Regierungsfeindliche Gruppierungen waren im UNAMA-Berichtszeitraum (1.1.2018 - 31.12.2018) für 6.980 zivile Opfer (2.243 Tote und 4.737 Verletzte) verantwortlich. Das entspricht 63% der gesamten zivilen Opfer. 37% davon werden den Taliban, 20% dem ISKP und 6% unbestimmten regierungsfeindlichen Gruppierungen zugeschrieben. Im Laufe des Jahres 2018 wurden vermehrt Anschläge gegen Bildungseinrichtungen verzeichnet, meist durch Talibankämpfer, da in Schulen Registrierungs- und Wahlzentren untergebracht waren. Der ISKP attackierte und bedrohte Bildungseinrichtungen als Reaktion auf militärische Operationen afghanischer und internationaler Streitkräfte. UNAMA berichtet auch über anhaltende Angriffe auf Gesundheitseinrichtungen, welche Auswirkungen auf einen Großteil der zivilen Bevölkerung haben. Trotzdem die Taliban nach eigenen Angaben Maßnahmen zum Schutz der Zivilbevölkerung ergriffen haben, attackierten diese weiterhin Zivilisten, zivile Einrichtungen und regierungsfreundliche Gruppierungen in Zivilgebieten (UNAMA 24.2.2019).
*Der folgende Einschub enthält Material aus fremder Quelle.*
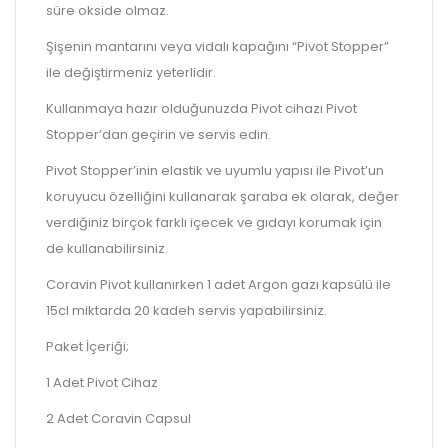
süre okside olmaz.
Şişenin mantarını veya vidalı kapağını “Pivot Stopper”
ile değiştirmeniz yeterlidir.
Kullanmaya hazır olduğunuzda Pivot cihazı Pivot
Stopper’dan geçirin ve servis edin.
Pivot Stopper’inin elastik ve uyumlu yapısı ile Pivot’un
koruyucu özelliğini kullanarak şaraba ek olarak, değer
verdiğiniz birçok farklı içecek ve gıdayı korumak için
de kullanabilirsiniz.
Coravin Pivot kullanırken 1 adet Argon gazı kapsülü ile
15cl miktarda 20 kadeh servis yapabilirsiniz.
Paket İçeriği;
1 Adet Pivot Cihaz
2 Adet Coravin Capsul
Ungefähr 24% der zivilen Opfer (2.612, davon 1.185 Tote und 1.427 Verletzte), werden regierungsfreundlichen Gruppierungen zugeschrieben: 14% den afghanischen Sicherheitskräften, 6% den internationalen Streitkräften und 4% unbestimmten regierungsfreundlichen Gruppierungen. Die Steigerung um 4% gegenüber dem Vorjahr geht auf Luftangriffe der internationalen Streitkräfte und Fahndungsaktionen der afghanischen Sicherheitskräfte und regierungsfreundlicher Gruppierungen zurück (UNAMA 24.2.2019).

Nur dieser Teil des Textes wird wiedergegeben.